Heart work pays off

Heart work pays off
TOP OF THE POPS: The Sam Willows (from left), Narelle Kheng, Sandra Riley Tang, Jonathan Chua and Benjamin Kheng are going places.

Halfway through our 15-minute interview last Thursday with local quartet The Sam Willows, Sandra Riley Tang let out a sudden squeal of excitement.

"Oh my God, that is so cool! So cool!" said the vocalist and ultra-spunky fitness fanatic, leaning over to read something off fellow bandmate and guitarist-vocalist Jonathan Chua's mobile phone.

The cause for joy?

US band Matchbox Twenty's lead guitarist Kyle Cook had replied to their tweet on Twitter, offering congratulations on their new single Take Heart and asking them to "get over here to the States ASAP".

It was just a day after Take Heart ­- from their upcoming debut full-length album of the same name - was released to overwhelmingly positive response.

Their first No. 1, the song stayed at the top of the local iTunes singles chart for three days straight, beating international pop heavyweights Taylor Swift and Jessie J.

The group, who are all in their early to mid-20s, also include siblings Narelle (bass guitar, vocals) and Benjamin Kheng (guitar, vocals).

The Sam Willows previously released a self-titled EP in 2012 and chalked up YouTube views with singles like Glasshouse, for which they were handpicked to re-record with Grammy-winning English producer Steve Lillywhite.

Not bad at all for an act who started making inroads in the local music scene just three years ago.

Recently signed with major label Sony Music, they are preparing to launch a regional tour and will be busy throughout the year with major performances at the SEA Games and National Day Parade celebrations.

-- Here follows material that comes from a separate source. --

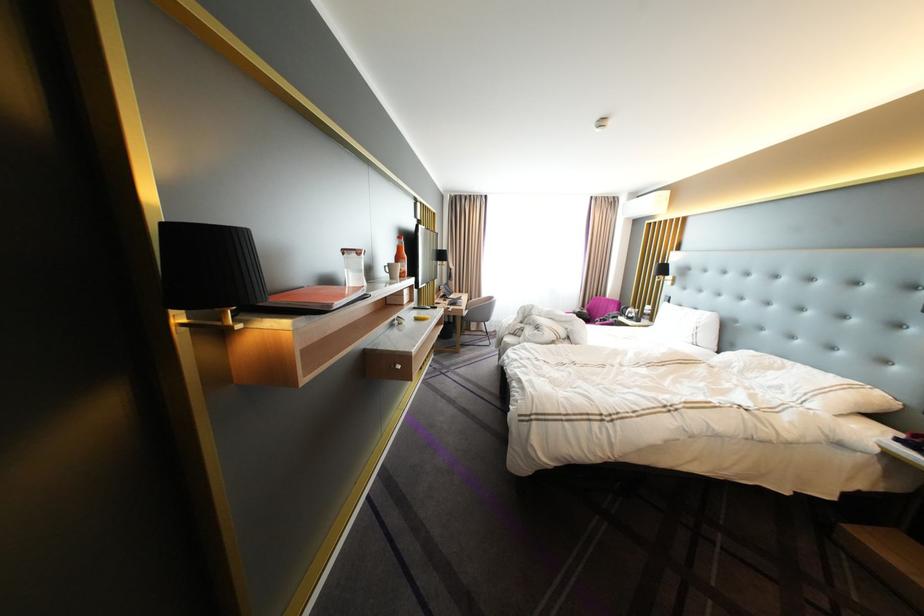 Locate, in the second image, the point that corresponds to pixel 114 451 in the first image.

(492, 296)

M met the ambitious foursome at Tang's yoga studio The Yoga Co. to talk about their career-best song, writing and recording in Sweden and meeting David Beckham. Take Heart hit No. 1 on the local iTunes singles chart. That must have been exciting.

BENJAMIN: I think we were in the middle of the shoot for Take Heart's music video when it happened.

NARELLE: I was annoyed because I was keeping track the whole time, I wanted to be the one to tell everyone else.

JONATHAN: Narelle was updating us when it went from No. 6 to 5 to 4 and 2... but she missed 1.

NARELLE: It's so sweet that people are supporting us and buying the song. Everyone has been so positive and that is heartening to know.

It even leapt ahead of Taylor Swift and Kendrick Lamar's Bad Blood and Jessie J's Flashlight, off the soundtrack of hit movie musical Pitch Perfect 2.

JONATHAN: Suck it, Tay-tay!

NARELLE: It just goes to show how Singaporeans are really supportive of each other. So many local acts have had their songs hit No. 1.So that just goes to show how much support local music is getting here. That is the best part.

In the promo trailer for the song, you mentioned that it's a love song. Did you draw on your own experiences?

NARELLE: If you've ever been in love, you will realise that loving someone can be painful sometimes.

BENJAMIN: It is about a couple from a fictitious village who are ostracised by a community. Condemned by bigotry and judgment, they run away together.
It's like your modern-day Bonnie and Clyde, star-crossed lovers Romeo and Juliet, but placed in today's society.
It could be about people in inter-racial marriages or those with alternative lifestyles.
It's nice to blow it up into a grander picture in a pop song.

What was it like writing and recording your upcoming album Take Heart in Sweden?

NARELLE: A lot of people don't know that Sweden is the place where a lot of Billboard chart-topping pop hits are produced.
It's great to see how people function there. They are very easygoing.

Ben, you met David Beckham when you attended a dinner he hosted in London in March to promote his whisky label Haig Club. Does he know about The Sam Willows?

BENJAMIN: I did mention to him in passing and he said he'll check us out.


BENJAMIN: I was panicking because, what do I say to this guy? My dad is a big Manchester United fan so I was trying to think of all their names, trying to keep calm.
The moment I met him, I said, "I like your facial hair."
He said, "Thanks, mate, I worked really hard at it, yeah", while twirling his moustache.
I hope he checks out our song.

So much has changed for the band in the last three years. What are your thoughts?

SANDRA: Nothing has changed, but everything has, you know?

JONATHAN: If anything has changed, the four of us are much better friends now.

BENJAMIN: We had to learn and mature really quickly. We also have to be wary because the industry can be quite cut-throat. I'm a bit more cynical now, but at the end of the day, making music with these guys, recording and getting a reaction makes it all worth it.

Where will you be in 10 years' time? First Grammy?

NARELLE: Hopefully! But even if we're doing exactly what we're doing now, I'd be so happy.